*Problem requirements:* The required output is a copy of each line in the material below that includes "документации".

_ _ _

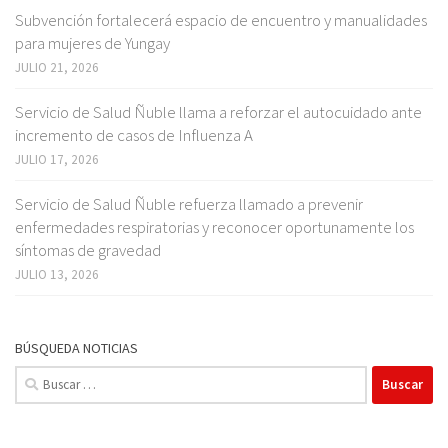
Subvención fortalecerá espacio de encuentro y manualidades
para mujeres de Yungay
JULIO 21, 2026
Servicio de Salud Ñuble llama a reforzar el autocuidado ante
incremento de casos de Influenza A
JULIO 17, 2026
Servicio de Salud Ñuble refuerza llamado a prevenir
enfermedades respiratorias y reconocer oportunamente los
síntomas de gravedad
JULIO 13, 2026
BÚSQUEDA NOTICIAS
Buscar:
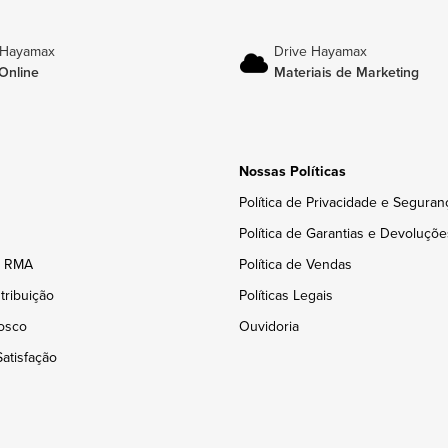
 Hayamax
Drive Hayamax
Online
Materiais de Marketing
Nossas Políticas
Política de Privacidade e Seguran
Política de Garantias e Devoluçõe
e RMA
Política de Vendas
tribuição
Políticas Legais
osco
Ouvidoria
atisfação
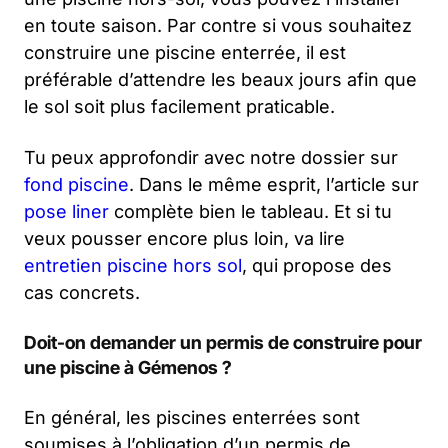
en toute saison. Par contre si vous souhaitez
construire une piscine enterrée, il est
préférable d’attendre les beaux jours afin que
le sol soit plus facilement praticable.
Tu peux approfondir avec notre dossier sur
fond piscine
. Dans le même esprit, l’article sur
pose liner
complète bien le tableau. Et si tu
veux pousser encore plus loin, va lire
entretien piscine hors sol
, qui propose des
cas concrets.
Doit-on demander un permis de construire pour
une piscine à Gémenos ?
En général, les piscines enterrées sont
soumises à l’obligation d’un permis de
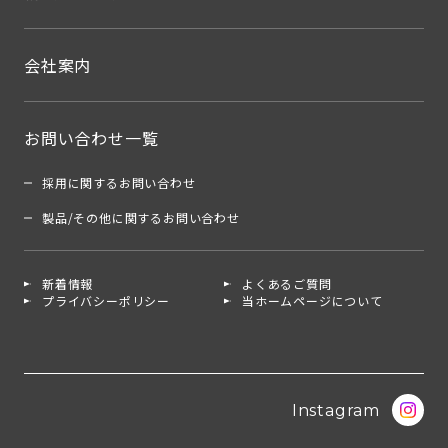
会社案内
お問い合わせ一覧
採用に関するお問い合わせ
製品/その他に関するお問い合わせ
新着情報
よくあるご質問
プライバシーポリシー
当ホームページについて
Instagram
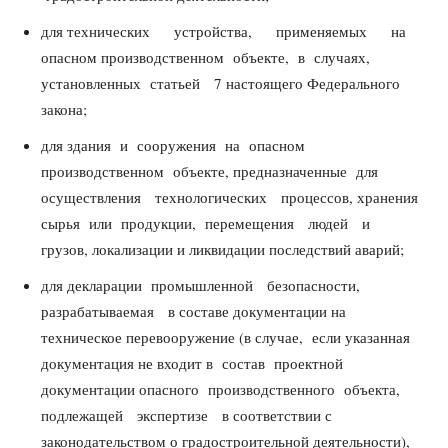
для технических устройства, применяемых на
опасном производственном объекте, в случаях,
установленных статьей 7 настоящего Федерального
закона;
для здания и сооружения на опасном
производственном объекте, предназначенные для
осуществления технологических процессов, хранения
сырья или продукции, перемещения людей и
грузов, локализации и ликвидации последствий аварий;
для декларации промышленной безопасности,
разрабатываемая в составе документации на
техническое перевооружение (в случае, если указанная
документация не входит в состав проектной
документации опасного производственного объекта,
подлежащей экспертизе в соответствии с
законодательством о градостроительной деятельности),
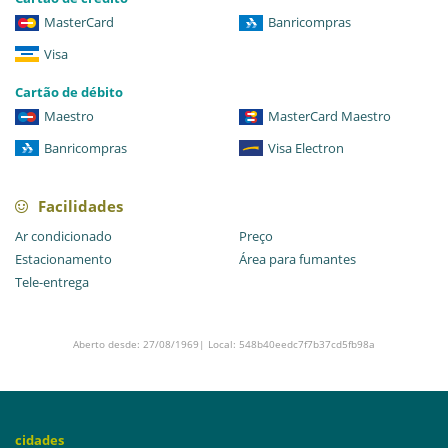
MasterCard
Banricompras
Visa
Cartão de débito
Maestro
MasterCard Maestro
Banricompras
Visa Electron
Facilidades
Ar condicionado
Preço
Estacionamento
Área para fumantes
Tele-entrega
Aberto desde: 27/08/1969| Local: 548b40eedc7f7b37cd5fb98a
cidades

_ _ _

*Result of the task:*
разрабатываемая в составе документации на
документации опасного производственного объекта,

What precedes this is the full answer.